What is expected: In the records below, repeat word for word only the lines starting at the one that contains "highlights innovations in" and ending at the one that contains "JOIN THE COMET MAILING LIST", pictures excluded.

---------- Source material

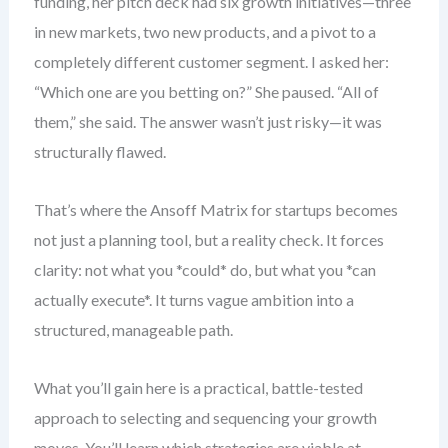
funding, her pitch deck had six growth initiatives—three
in new markets, two new products, and a pivot to a
completely different customer segment. I asked her:
“Which one are you betting on?” She paused. “All of
them,” she said. The answer wasn’t just risky—it was
structurally flawed.
That’s where the Ansoff Matrix for startups becomes
not just a planning tool, but a reality check. It forces
clarity: not what you *could* do, but what you *can
actually execute*. It turns vague ambition into a
structured, manageable path.
What you’ll gain here is a practical, battle-tested
approach to selecting and sequencing your growth
moves. You’ll learn which strategies are viable at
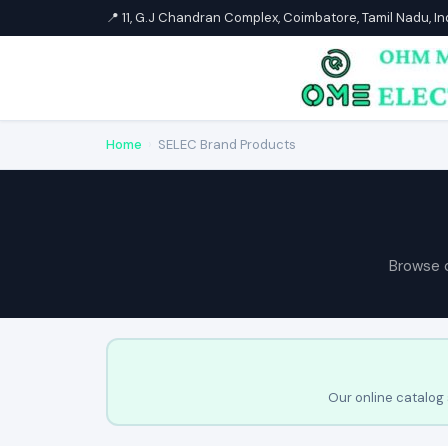
📍 11, G.J Chandran Complex, Coimbatore, Tamil Nadu, I
Home
›
SELEC Brand Products
Browse 
Our online catalog 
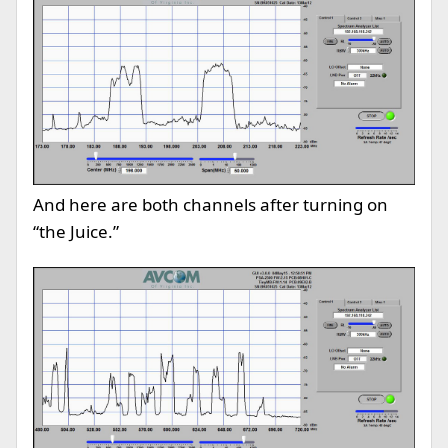
And here are both channels after turning on
“the Juice.”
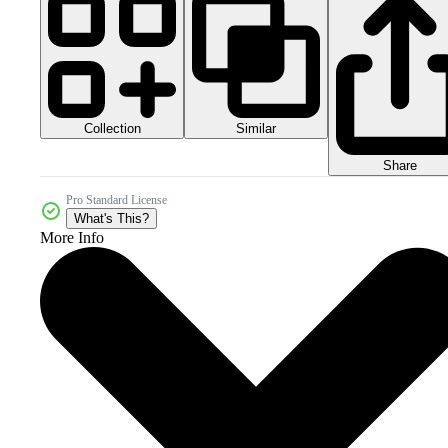
Collection
Similar
Share
Pro Standard License
What's This?
More Info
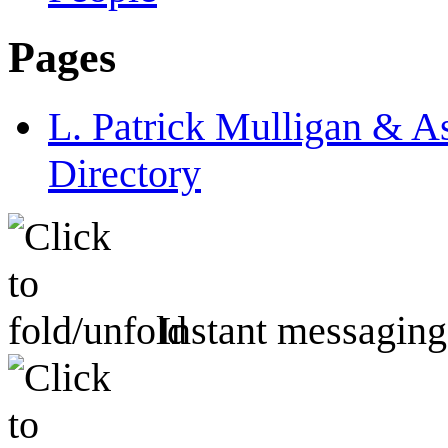
Pages
L. Patrick Mulligan & A
Directory
Instant messaging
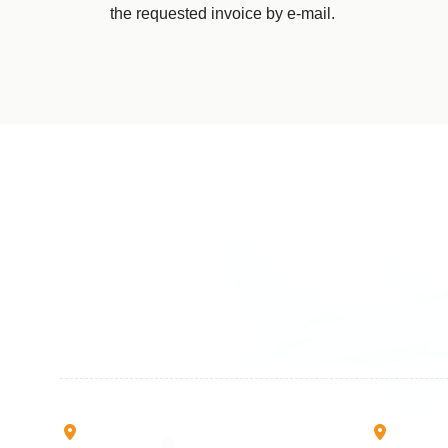
the requested invoice by e-mail.
Germany
Switzer
+49 89 416 166 93
+41 6
+49 211 749 511 63
+41 4
+49 711 217 204 93
+41 7
+49 176 375 02028
Rruga B, Mati 1
Mbretr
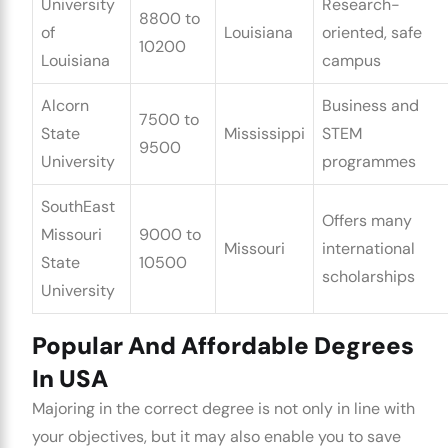
University
Research-
8800 to
of
Louisiana
oriented, safe
10200
Louisiana
campus
Alcorn
Business and
7500 to
State
Mississippi
STEM
9500
University
programmes
SouthEast
Offers many
Missouri
9000 to
Missouri
international
State
10500
scholarships
University
Popular And Affordable Degrees
In USA
Majoring in the correct degree is not only in line with
your objectives, but it may also enable you to save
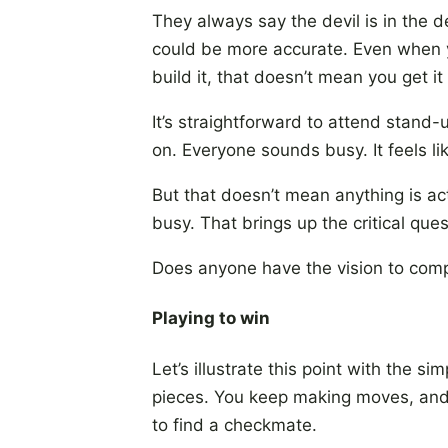
They always say the devil is in the 
could be more accurate. Even when 
build it, that doesn’t mean you get i
It’s straightforward to attend stand
on. Everyone sounds busy. It feels l
But that doesn’t mean anything is ac
busy. That brings up the critical ques
Does anyone have the vision to comp
Playing to win
Let’s illustrate this point with the
pieces. You keep making moves, and i
to find a checkmate.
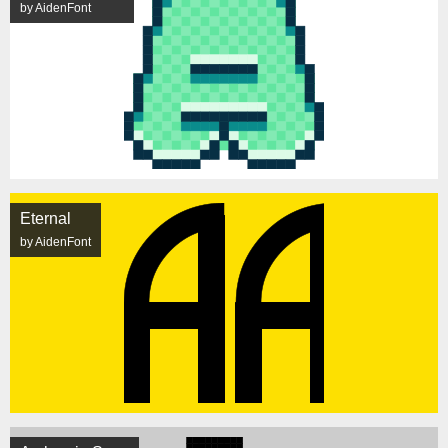
by AidenFont
Eternal
by AidenFont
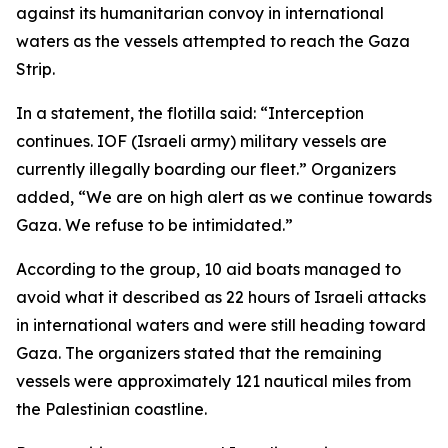
against its humanitarian convoy in international
waters as the vessels attempted to reach the Gaza
Strip.
In a statement, the flotilla said: “Interception
continues. IOF (Israeli army) military vessels are
currently illegally boarding our fleet.” Organizers
added, “We are on high alert as we continue towards
Gaza. We refuse to be intimidated.”
According to the group, 10 aid boats managed to
avoid what it described as 22 hours of Israeli attacks
in international waters and were still heading toward
Gaza. The organizers stated that the remaining
vessels were approximately 121 nautical miles from
the Palestinian coastline.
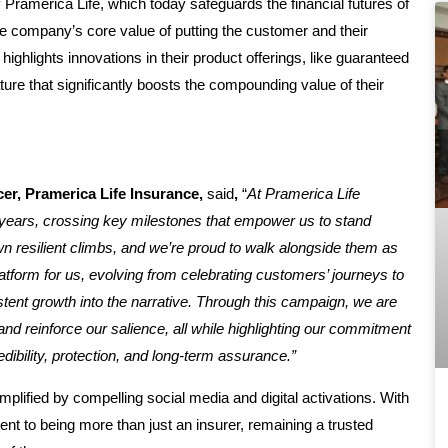
 Pramerica Life, which today safeguards the financial futures of
 the company’s core value of putting the customer and their
highlights innovations in their product offerings, like guaranteed
ature that significantly boosts the compounding value of their
cer, Pramerica Life Insurance,
said
,
“
At Pramerica Life
years, crossing key milestones that empower us to stand
n resilient climbs, and we’re proud to walk alongside them as
platform for us, evolving from celebrating customers’ journeys to
ent growth into the narrative. Through this campaign, we are
d reinforce our salience, all while highlighting our commitment
dibility, protection, and long-term assurance.”
mplified by compelling social media and digital activations. With
ent to being more than just an insurer, remaining a trusted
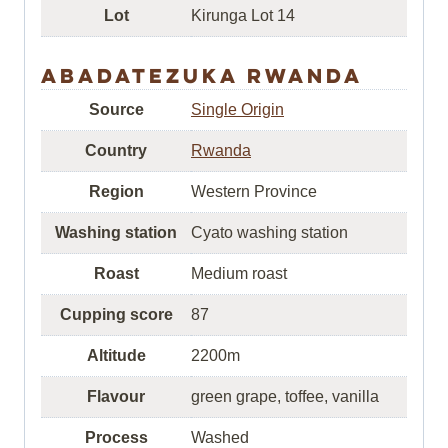
Lot
Kirunga Lot 14
Abadatezuka Rwanda
Source
Single Origin
Country
Rwanda
Region
Western Province
Washing station
Cyato washing station
Roast
Medium roast
Cupping score
87
Altitude
2200m
Flavour
green grape, toffee, vanilla
Process
Washed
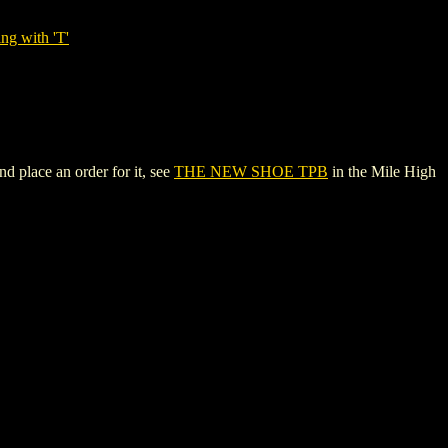
ng with 'T'
 place an order for it, see
THE NEW SHOE TPB
in the Mile High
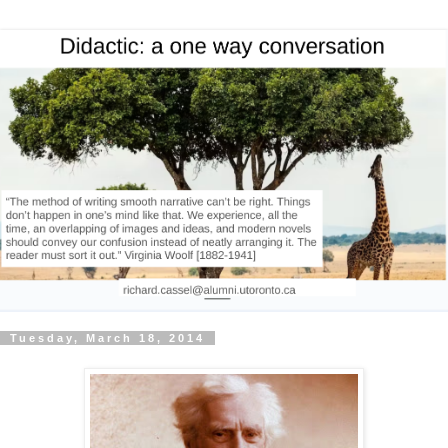
Tuesday, March 18, 2014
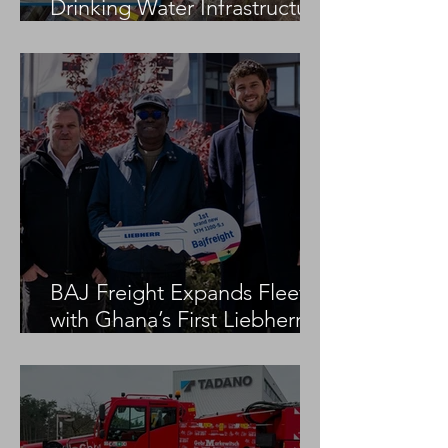
Drinking Water Infrastructure
Project
BAJ Freight Expands Fleet
with Ghana’s First Liebherr
LTM 1100-5.3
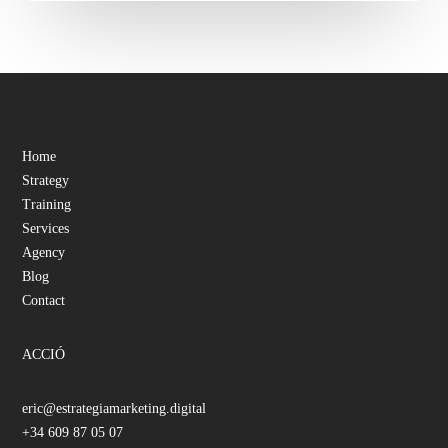
Home
Strategy
Training
Services
Agency
Blog
Contact
ACCIÓ
eric@estrategiamarketing.digital
+34 609 87 05 07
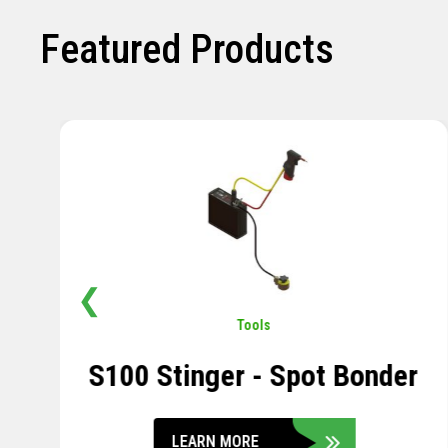
Featured Products
❮
Pavement
,
Sensors
Soil Compression Sensor
LEARN MORE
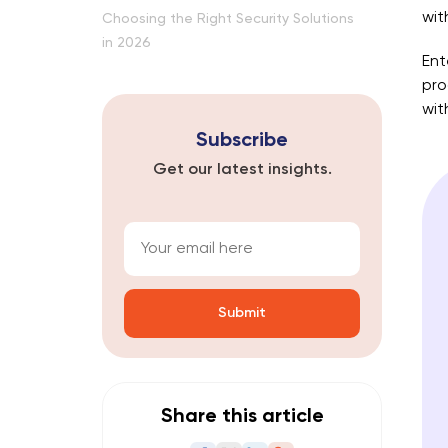
wit
Choosing the Right Security Solutions
in 2026
Ent
pro
wit
Subscribe
Get our latest insights.
A
l
t
Share this article
e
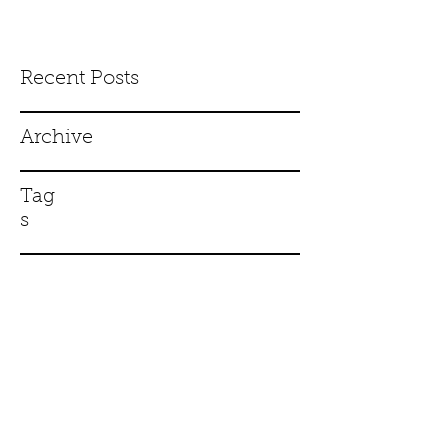
Recent Posts
Archive
Tag
s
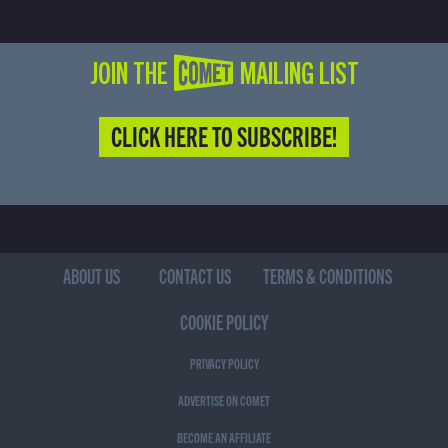
JOIN THE COMET MAILING LIST
CLICK HERE TO SUBSCRIBE!
ABOUT US
CONTACT US
TERMS & CONDITIONS
COOKIE POLICY
PRIVACY POLICY
ADVERTISE ON COMET
BECOME AN AFFILIATE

--------------------

Written reply:
highlights innovations in their product offerings, like guaranteed
ature that significantly boosts the compounding value of their
cer, Pramerica Life Insurance,
said
,
“
At Pramerica Life
years, crossing key milestones that empower us to stand
n resilient climbs, and we’re proud to walk alongside them as
platform for us, evolving from celebrating customers’ journeys to
ent growth into the narrative. Through this campaign, we are
d reinforce our salience, all while highlighting our commitment
dibility, protection, and long-term assurance.”
mplified by compelling social media and digital activations. With
ent to being more than just an insurer, remaining a trusted
Lot
Kirunga Lot 14
Abadatezuka Rwanda
Source
Single Origin
Country
Rwanda
Region
Western Province
Washing station
Cyato washing station
Roast
Medium roast
Cupping score
87
Altitude
2200m
Flavour
green grape, toffee, vanilla
Process
Washed
ng with 'T'
 place an order for it, see
THE NEW SHOE TPB
in the Mile High
Tuesday, March 18, 2014
Drinking Water Infrastructure
Project
BAJ Freight Expands Fleet
with Ghana’s First Liebherr
LTM 1100-5.3
Home
Strategy
Training
Services
Agency
Blog
Contact
ACCIÓ
eric@estrategiamarketing.digital
+34 609 87 05 07
Featured Products
❮
Pavement
,
Sensors
Soil Compression Sensor
LEARN MORE
wit
Choosing the Right Security Solutions
in 2026
Ent
pro
wit
Subscribe
Get our latest insights.
A
l
t
Share this article
e
Recent Posts
Archive
Tag
s
JOIN THE COMET MAILING LIST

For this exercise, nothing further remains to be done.